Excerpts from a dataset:

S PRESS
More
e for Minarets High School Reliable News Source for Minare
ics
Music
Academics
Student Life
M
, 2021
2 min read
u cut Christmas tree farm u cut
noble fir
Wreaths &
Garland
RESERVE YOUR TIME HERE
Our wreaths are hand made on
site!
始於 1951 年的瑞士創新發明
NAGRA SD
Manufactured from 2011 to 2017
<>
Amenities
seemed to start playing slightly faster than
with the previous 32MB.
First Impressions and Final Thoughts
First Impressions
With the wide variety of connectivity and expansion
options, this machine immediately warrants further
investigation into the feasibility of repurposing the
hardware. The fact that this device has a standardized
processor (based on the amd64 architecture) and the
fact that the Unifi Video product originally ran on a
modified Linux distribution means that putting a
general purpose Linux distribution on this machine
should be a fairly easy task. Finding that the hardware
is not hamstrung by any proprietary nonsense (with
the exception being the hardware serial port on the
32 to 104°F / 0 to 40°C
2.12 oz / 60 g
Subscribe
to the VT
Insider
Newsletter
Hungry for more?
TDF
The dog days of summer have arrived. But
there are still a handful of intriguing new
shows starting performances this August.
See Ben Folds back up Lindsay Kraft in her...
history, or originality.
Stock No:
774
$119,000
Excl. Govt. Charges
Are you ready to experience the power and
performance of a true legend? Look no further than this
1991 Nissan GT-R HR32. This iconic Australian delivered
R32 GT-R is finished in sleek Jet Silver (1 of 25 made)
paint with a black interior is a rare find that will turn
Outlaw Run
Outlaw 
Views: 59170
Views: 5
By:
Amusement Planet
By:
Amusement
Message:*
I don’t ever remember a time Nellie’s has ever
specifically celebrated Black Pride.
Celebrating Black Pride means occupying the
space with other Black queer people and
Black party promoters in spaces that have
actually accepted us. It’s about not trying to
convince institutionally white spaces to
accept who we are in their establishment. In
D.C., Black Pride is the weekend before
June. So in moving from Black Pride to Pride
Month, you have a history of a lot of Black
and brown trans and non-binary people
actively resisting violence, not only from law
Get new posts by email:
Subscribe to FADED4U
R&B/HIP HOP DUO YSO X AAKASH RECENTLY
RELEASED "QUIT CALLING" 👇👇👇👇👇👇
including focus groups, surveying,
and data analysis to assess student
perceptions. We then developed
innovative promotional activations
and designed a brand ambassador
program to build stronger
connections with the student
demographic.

• _AIM OF THE TASK_: Write down every record shown above precisely.

• _OUTPUT OF THE TASK_:
S PRESS
More
e for Minarets High School Reliable News Source for Minare
ics
Music
Academics
Student Life
M
, 2021
2 min read
u cut Christmas tree farm u cut
noble fir
Wreaths &
Garland
RESERVE YOUR TIME HERE
Our wreaths are hand made on
site!
始於 1951 年的瑞士創新發明
NAGRA SD
Manufactured from 2011 to 2017
<>
Amenities
seemed to start playing slightly faster than
with the previous 32MB.
First Impressions and Final Thoughts
First Impressions
With the wide variety of connectivity and expansion
options, this machine immediately warrants further
investigation into the feasibility of repurposing the
hardware. The fact that this device has a standardized
processor (based on the amd64 architecture) and the
fact that the Unifi Video product originally ran on a
modified Linux distribution means that putting a
general purpose Linux distribution on this machine
should be a fairly easy task. Finding that the hardware
is not hamstrung by any proprietary nonsense (with
the exception being the hardware serial port on the
32 to 104°F / 0 to 40°C
2.12 oz / 60 g
Subscribe
to the VT
Insider
Newsletter
Hungry for more?
TDF
The dog days of summer have arrived. But
there are still a handful of intriguing new
shows starting performances this August.
See Ben Folds back up Lindsay Kraft in her...
history, or originality.
Stock No:
774
$119,000
Excl. Govt. Charges
Are you ready to experience the power and
performance of a true legend? Look no further than this
1991 Nissan GT-R HR32. This iconic Australian delivered
R32 GT-R is finished in sleek Jet Silver (1 of 25 made)
paint with a black interior is a rare find that will turn
Outlaw Run
Outlaw 
Views: 59170
Views: 5
By:
Amusement Planet
By:
Amusement
Message:*
I don’t ever remember a time Nellie’s has ever
specifically celebrated Black Pride.
Celebrating Black Pride means occupying the
space with other Black queer people and
Black party promoters in spaces that have
actually accepted us. It’s about not trying to
convince institutionally white spaces to
accept who we are in their establishment. In
D.C., Black Pride is the weekend before
June. So in moving from Black Pride to Pride
Month, you have a history of a lot of Black
and brown trans and non-binary people
actively resisting violence, not only from law
Get new posts by email:
Subscribe to FADED4U
R&B/HIP HOP DUO YSO X AAKASH RECENTLY
RELEASED "QUIT CALLING" 👇👇👇👇👇👇
including focus groups, surveying,
and data analysis to assess student
perceptions. We then developed
innovative promotional activations
and designed a brand ambassador
program to build stronger
connections with the student
demographic.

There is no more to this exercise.